::: DATA RECORDS :::

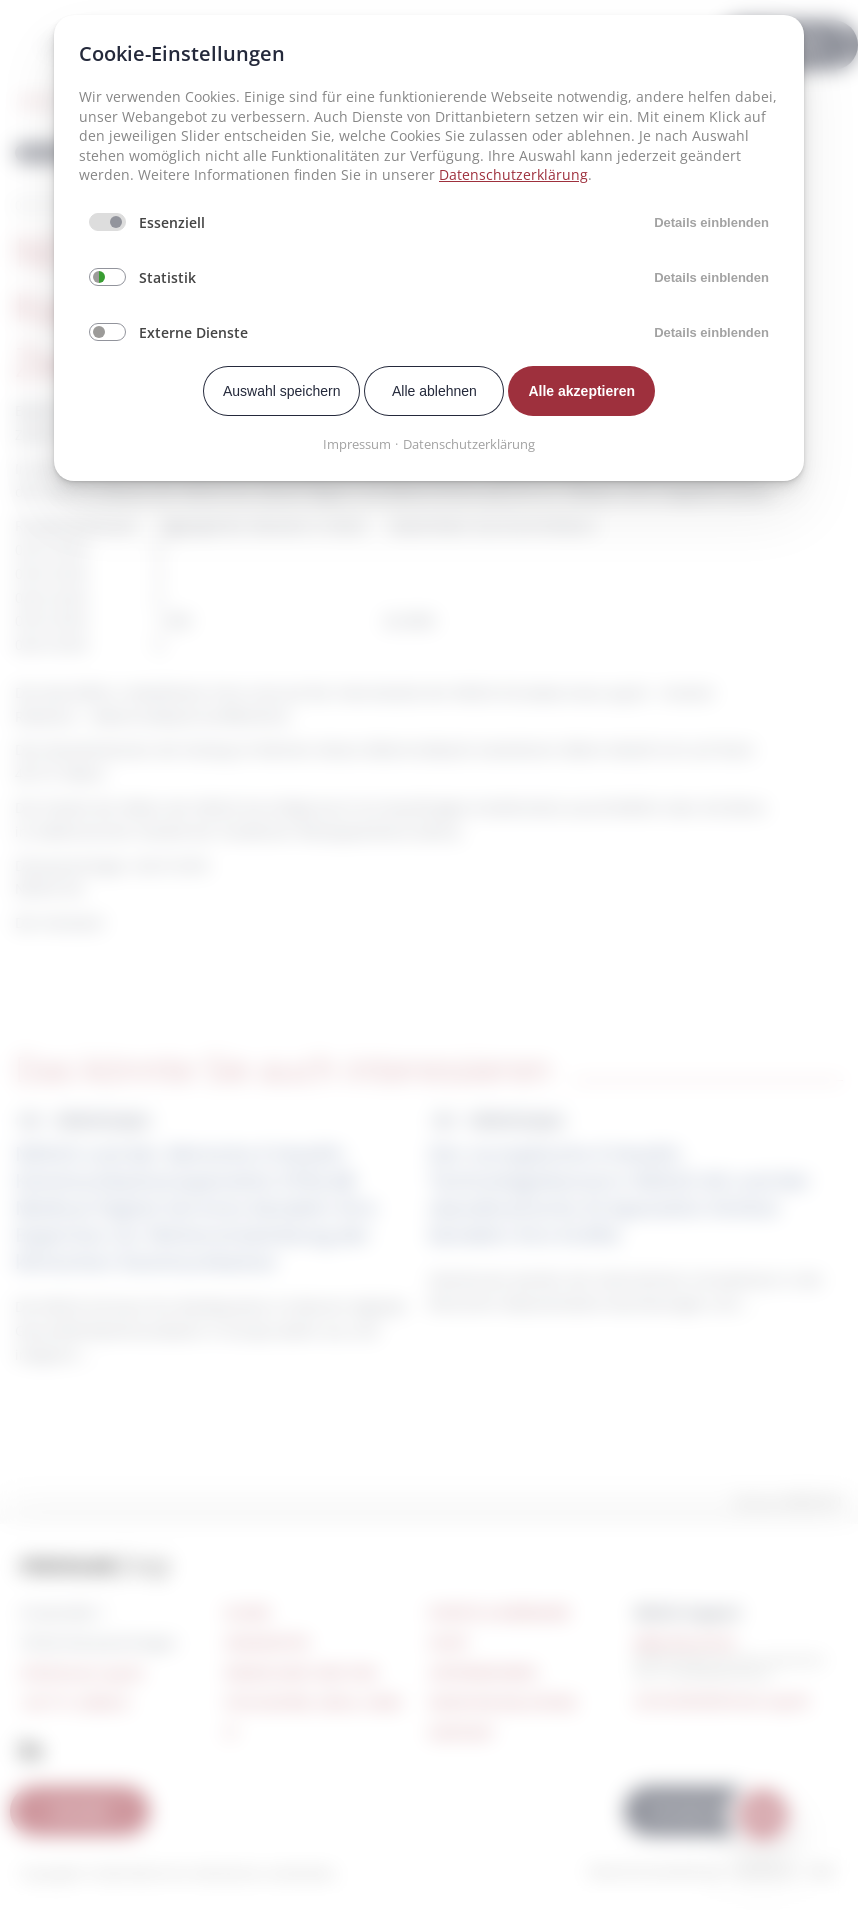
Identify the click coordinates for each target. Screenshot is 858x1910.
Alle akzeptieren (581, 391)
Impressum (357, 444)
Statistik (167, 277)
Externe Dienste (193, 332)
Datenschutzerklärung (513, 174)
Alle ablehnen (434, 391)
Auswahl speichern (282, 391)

:::

PROMPT: Skip all lines ahead of the one containing "Externe Dienste (193, 332)". Reproduce that line and the remainder of the listing above exactly.

RESPONSE FOR THIS EXERCISE:
Externe Dienste (193, 332)
Datenschutzerklärung (513, 174)
Alle ablehnen (434, 391)
Auswahl speichern (282, 391)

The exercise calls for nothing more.